13 No ápice da luta,
A velhinha cansada, dia a dia,
Observa a extensão da rebeldia,
Mantendo-se, de guarda, ao pé das oficinas,
Qual um posto de escuta.
14 Certa noite, enxergou dois delinquentes
Quando os vigias cochilavam fora,
Agiam, sem que a vissem trêmula e calada…
Uma porta se arromba
E os dois, dentro da fábrica isolada
Colocam grande bomba,
No intuito de gerar perturbação,
E fogem, assustados, do recinto…
15 Ela entra em ação,
Obedecendo ao próprio instinto…
O estopim fumegava… Ela, porém,
Sem o concurso de ninguém,
Toma nas mãos o engenho destruidor.
Avança sem temor,
Sai pela porta afora,
Correndo sem a mínima demora,
Mas, antes que atirasse a bomba ao chão;
Dá-se a grande explosão.
A fábrica salvara-se.
Ela, porém, tombara
Mortalmente ferida…
16 Faz-se tumulto, em torno…
Eis o chefe a chegar…
Reconhece a velhinha e determina
Que ela seja tratada
Por valente heroína…
17 Foi no hospital a derradeira cena.
Finava-se a velhinha devagar,
Mostrando no semblante a beleza serena
De quem transmite a paz no próprio olhar…

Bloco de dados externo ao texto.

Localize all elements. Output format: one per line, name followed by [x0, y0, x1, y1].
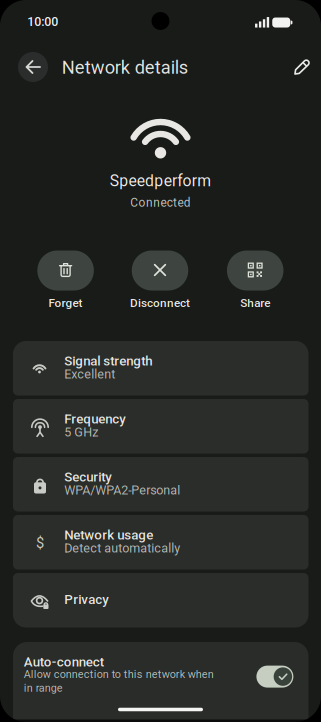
button[interactable]: $ [13, 515, 308, 570]
staticText: 5 GHz [64, 425, 98, 440]
button[interactable] [256, 666, 293, 688]
button[interactable]: Share [221, 250, 289, 314]
staticText: Share [240, 296, 270, 310]
staticText: Forget [49, 296, 83, 310]
staticText: in range [24, 682, 63, 694]
staticText: Connected [130, 196, 191, 210]
staticText: 10:00 [27, 14, 58, 29]
staticText: Network details [62, 57, 188, 78]
button[interactable]: Frequency [13, 399, 308, 454]
button[interactable] [293, 58, 311, 76]
staticText: Signal strength [64, 353, 152, 369]
staticText: Disconnect [130, 296, 190, 310]
staticText: $ [36, 534, 44, 552]
button[interactable]: Security [13, 457, 308, 512]
staticText: Privacy [64, 592, 109, 607]
button[interactable]: Signal strength [13, 341, 308, 396]
button[interactable]: Disconnect [126, 250, 194, 314]
button[interactable]: Auto-connect [13, 642, 308, 722]
staticText: Frequency [64, 411, 126, 427]
staticText: Detect automatically [64, 541, 180, 556]
staticText: Speedperform [110, 172, 211, 190]
staticText: WPA/WPA2-Personal [64, 483, 180, 498]
staticText: Network usage [64, 527, 153, 543]
staticText: Security [64, 469, 112, 485]
button[interactable] [18, 52, 48, 82]
staticText: Auto-connect [24, 654, 104, 670]
button[interactable]: Privacy [13, 573, 308, 628]
button[interactable]: Forget [32, 250, 100, 314]
staticText: Excellent [64, 367, 115, 382]
staticText: Allow connection to this network when [24, 668, 214, 681]
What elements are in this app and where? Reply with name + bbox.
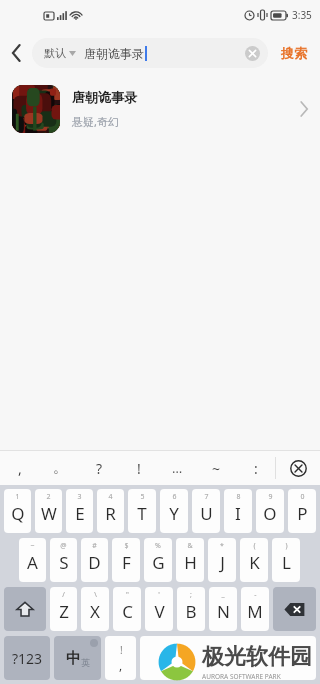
staticText: -: [254, 590, 257, 600]
button[interactable]: Close keyboard: [276, 451, 320, 485]
staticText: 搜索: [281, 45, 307, 61]
staticText: ~: [30, 541, 35, 551]
button[interactable]: :: [236, 451, 275, 485]
staticText: ?123: [12, 649, 43, 668]
staticText: @: [60, 541, 67, 551]
staticText: Z: [59, 600, 69, 623]
staticText: 4: [108, 492, 113, 502]
button[interactable]: Back: [0, 30, 32, 76]
button[interactable]: !: [119, 451, 158, 485]
staticText: H: [184, 551, 197, 574]
button[interactable]: ~: [197, 451, 236, 485]
staticText: 英: [81, 657, 90, 668]
button[interactable]: /: [50, 587, 77, 631]
staticText: 9: [268, 492, 273, 502]
staticText: ?: [96, 459, 103, 478]
staticText: 7: [204, 492, 209, 502]
staticText: 1: [15, 492, 20, 502]
staticText: AURORA SOFTWARE PARK: [202, 672, 281, 681]
staticText: T: [137, 502, 147, 525]
staticText: ": [126, 590, 129, 600]
staticText: /: [62, 590, 65, 600]
button[interactable]: 默认: [32, 38, 268, 68]
staticText: 2: [46, 492, 51, 502]
button[interactable]: …: [158, 451, 197, 485]
button[interactable]: Clear: [239, 40, 265, 66]
button[interactable]: @: [50, 538, 77, 582]
button[interactable]: !: [105, 636, 136, 680]
staticText: 。: [53, 459, 67, 477]
staticText: ;: [190, 590, 192, 600]
staticText: F: [122, 551, 131, 574]
staticText: D: [88, 551, 101, 574]
button[interactable]: 6: [160, 489, 188, 533]
button[interactable]: 1: [4, 489, 31, 533]
button[interactable]: ;: [177, 587, 205, 631]
staticText: B: [185, 600, 197, 623]
staticText: 8: [236, 492, 241, 502]
button[interactable]: -: [241, 587, 269, 631]
staticText: A: [27, 551, 38, 574]
staticText: E: [75, 502, 85, 525]
button[interactable]: \: [81, 587, 109, 631]
staticText: J: [220, 551, 225, 574]
staticText: ,: [18, 459, 22, 478]
button[interactable]: %: [144, 538, 172, 582]
staticText: ): [285, 541, 288, 551]
staticText: Q: [11, 502, 25, 525]
button[interactable]: ": [113, 587, 141, 631]
button[interactable]: #: [81, 538, 108, 582]
staticText: 3: [77, 492, 82, 502]
button[interactable]: 中: [54, 636, 101, 680]
button[interactable]: 5: [128, 489, 156, 533]
button[interactable]: 9: [256, 489, 284, 533]
button[interactable]: Space: [140, 636, 316, 680]
staticText: G: [152, 551, 165, 574]
staticText: I: [235, 502, 241, 525]
button[interactable]: 。: [40, 451, 80, 485]
staticText: 5: [140, 492, 145, 502]
button[interactable]: 4: [97, 489, 124, 533]
button[interactable]: 搜索: [268, 30, 320, 76]
button[interactable]: ,: [0, 451, 40, 485]
staticText: :: [254, 459, 258, 478]
staticText: !: [120, 643, 123, 657]
staticText: *: [220, 541, 224, 551]
button[interactable]: 2: [35, 489, 62, 533]
staticText: M: [247, 600, 263, 623]
button[interactable]: &: [176, 538, 204, 582]
button[interactable]: ': [145, 587, 173, 631]
staticText: %: [155, 541, 161, 551]
staticText: K: [249, 551, 260, 574]
button[interactable]: 0: [288, 489, 316, 533]
staticText: 6: [172, 492, 177, 502]
staticText: X: [90, 600, 100, 623]
staticText: U: [200, 502, 213, 525]
button[interactable]: _: [209, 587, 237, 631]
staticText: ,: [119, 657, 123, 673]
button[interactable]: ~: [19, 538, 46, 582]
button[interactable]: Backspace: [273, 587, 316, 631]
staticText: L: [282, 551, 291, 574]
button[interactable]: 唐朝诡事录: [0, 76, 320, 142]
staticText: ': [158, 590, 160, 600]
staticText: !: [137, 459, 141, 478]
button[interactable]: 7: [192, 489, 220, 533]
button[interactable]: ): [272, 538, 300, 582]
staticText: (: [253, 541, 256, 551]
staticText: 唐朝诡事录: [84, 46, 144, 61]
button[interactable]: *: [208, 538, 236, 582]
button[interactable]: ?: [80, 451, 119, 485]
staticText: P: [297, 502, 308, 525]
button[interactable]: Shift: [4, 587, 46, 631]
staticText: R: [105, 502, 116, 525]
button[interactable]: ?123: [4, 636, 50, 680]
staticText: O: [263, 502, 277, 525]
button[interactable]: (: [240, 538, 268, 582]
button[interactable]: 8: [224, 489, 252, 533]
staticText: &: [187, 541, 193, 551]
staticText: 0: [300, 492, 305, 502]
button[interactable]: 3: [66, 489, 93, 533]
button[interactable]: $: [112, 538, 140, 582]
staticText: 悬疑,奇幻: [72, 114, 119, 129]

18 Eis que, em dado momento,
Ela percebe vozes e alarido;
Ao formoso aposento
O gerente trouxera os pais com garbosa alegria;
Deviam ver a pobre que morria
E que o amara tanto…
19 O casal aproxima-se… A senhora
Treme ao reconhecer a mãe que rejeitara outrora…
Enquanto filho e pai conversam à distância
Ajoelha-se a filha; ante a mulher que morre…
Ela pede perdão no pranto que lhe escorre
Dos olhos espantados…
Contudo, a agonizante ao percebê-la,
Ciciou as palavras: — Minha estrela!…
Ouvindo-a soluçar,
Consegue novamente sussurrar:
— Filha do coração, Jesus a trouxe aqui…
Depois disse ao cair, em profundo torpor:
— Não chores, meu amor,
Eu nunca te esqueci…
20 Lá fora, o Sol, em tudo, era vida e esplendor,
Parecendo dizer na própria chama,
Que, desde a luz dos Céus aos abismos da lama
Deus, em todo o Universo, é a Presença do Amor.